This thesis studies efficient and private approximations to function problems on massive datasets.
Increasingly, the number of applications generating, collecting and computing on vast quantities of digital data is becoming widespread. As non-trivial analyses of these datasets typically require expensive computations, the search for efficient solutions has been the predominant theme and concern of
several different areas of applied and theoretical Computer Science research.

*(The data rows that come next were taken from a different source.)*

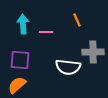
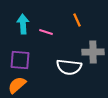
pink line: rotated 16 degrees clockwise
white semicircle: moved 1 px right
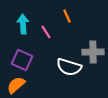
orange line: moved 10 px left, 4 px up
pink line: rotated 40 degrees clockwise
purple square: moved 2 px right; rotated 20 degrees clockwise
white semicircle: rotated 10 degrees clockwise
orange semicircle: moved 1 px left
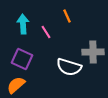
purple square: moved 1 px up
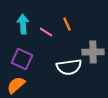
orange line: moved 8 px down
pink line: rotated 24 degrees counterclockwise
white semicircle: rotated 25 degrees counterclockwise
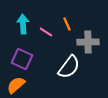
gray cross: moved 5 px left, 10 px up
white semicircle: rotated 45 degrees counterclockwise
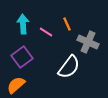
gray cross: rotated 25 degrees clockwise
purple square: moved 2 px up; rotated 30 degrees clockwise
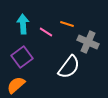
orange line: rotated 48 degrees counterclockwise
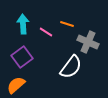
white semicircle: moved 2 px right
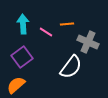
orange line: rotated 24 degrees counterclockwise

Another important and growing concern is the privacy implications of computing on data considered sensitive; specifically regarding distributed computations among mutually distrustful yet collaborating parties. Although substantial work on both fronts exists independently, these issues have rarely been
addressed simultaneously.
In this thesis, we tackle both challenges concurrently. We present a general feasibility result that gives sufficient conditions for a deterministic function $f$ to admit an efficient private approximation $g$. A common theme among this and our other results is proving functional privacy, an inherent and
necessary property of any protocol computing a private approximation. Our approaches to ensuring functional privacy while keeping resources at a minimal might be of independent interest and prove useful to the design of other private approximations. The specific protocols presented in this thesis are:
- Efficient private approximation protocols for the $L_p$ distance, $p\in(0,2]$, of two $n$-dimensional real-valued vectors using polylogarithmic communication in $n$. Our first protocol, for $p=2$, improves upon a previous result by reducing a quadratic computation to a quasi-linear one. Our more
generic result for $p\in(0,2]$, however, applies also to the case where the input is presented as a data stream. The latter is the first known private approximation protocol for any streaming problem. We believe the techniques used can spur other private streaming results.
- Efficient private approximation protocols for a variety of hard counting problems, including:
- the #P-complete problem #DNF, or estimating the number of satisfiable assignments to a Boolean formula in disjunctive normal form,
- every problem within two subclasses of #P similar to Ron Fagin's logic-based characterization of NP), and
- few fixed parameter tractable (FPT) problems.
- Efficient protocols for the 1-out-of-$n$ single-server Computationally-Private Information Retrieval (CPIR) problem for $\ell$-bit strings and its symmetric variant. Unlike previous results, we achieve simultaneous polylogarithmic storage, communication, and local computation by relaxing accuracy requirements, a novel approach.